Strategi Mengejar Potensi Rp2.580 Triliun dari Wisata Kesehatan

Kamis, 26 Agustus 2021 - 06:15 WIB
Deputi Bidang Produk Wisata dan Penyelenggara Kegiatan Kemenpar Rizki Handayani Mustafa mengatakan, pihaknya bersama Kementerian Kesehatan (Kemenkes) telah menetapkan empat jenis wisata, yakni medis, kebugaran dan herbal, olahraga kesehatan, dan ilmiah kesehatan. Cuan wisata kesehatan ternyata cukup menggiurkan.
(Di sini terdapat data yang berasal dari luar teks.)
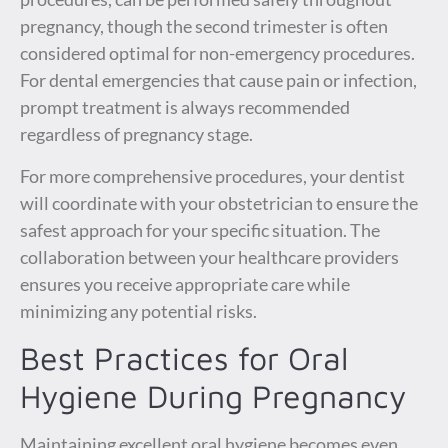
pregnancy, though the second trimester is often
considered optimal for non-emergency procedures.
For dental emergencies that cause pain or infection,
prompt treatment is always recommended
regardless of pregnancy stage.
For more comprehensive procedures, your dentist
will coordinate with your obstetrician to ensure the
safest approach for your specific situation. The
collaboration between your healthcare providers
ensures you receive appropriate care while
minimizing any potential risks.
Best Practices for Oral
Hygiene During Pregnancy
Maintaining excellent oral hygiene becomes even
Data Research and Markets Maret 2020, perputaran uang wisata kesehatan diprediksi akan mencapai Rp2.580 triliun pada 2026.

Data dari Healthcare Global menyebutkan, industri tumbuh 10,8% dalam empat tahun terakhir. Ke depan pertumbuhannya diperkirakan mencapai 16% per tahun. Sayangnya, Indonesia belum menikmati kue dari pariwisata medis ini. Perputaran uang di Thailand USD600 juta dari 2,4 juta pelancong yang mengakses wisata kesehatan.

Kemudian, Singapura meraup USD16,7 juta dengan 500.000 pengunjung. Perputaran pariwisata medis di Malaysia mencapai USD350 juta dengan 1,22 juta pengunjung. Indonesia Services Dialogue (ISD) pada 2015 menyebutkan nilai belanja layanan kesehatan orang Indonesia di luar negeri mencapai Rp100 triliun. Jumlah orang yang melakukan itu sekitar 600.000 orang.

Penelitian dari dosen Universitas Sumatera Utara Destanul Aulia mengungkapkan potensi devisa dari wisata kesehatan masyarakat Indonesia di Malaysia sekitar Rp23,646 triliun. Kajian Kemenparekraf tahun lalu menemukan delapan perawatan yang paling diminati orang Indonesia di luar negeri, yakni kosmetik, onkologi, ortopedi, perawatan gigi, operasi tulang belakang, oftalmologi, operasi penurunan berat badan, dan kardiologi.

“Maka, pembelanjaan layanan kesehatan wisatawan Indonesia di luar negeri merupakan salah satu bentuk kebocoran ekonomi dalam sektor wisata. Oleh karena itu, pengembangan wisata kesehatan merupakan sebuah upaya meminimalisasi kebocoran devisa negara dari pasien Indonesia yang berobat ke luar negeri,” ucap Rizki kepada KORAN SINDO, Rabu (25/8/2021).

Ini juga bagian untuk meningkatkan sumber devisa melalui kunjungan wisatawan mancanegara (wisman) untuk mendapatkan layanan kesehatan di Tanah Air. Kemenparekraf melakukan beberapa langkah dalam mengembangkan wisata kesehatan ini, yakni penandatanganan nota kesepahaman dan perjanjian kerja sama (PKS) dengan Kemenkes pada 2017. PKS itu diperbaharui pada tahun lalu.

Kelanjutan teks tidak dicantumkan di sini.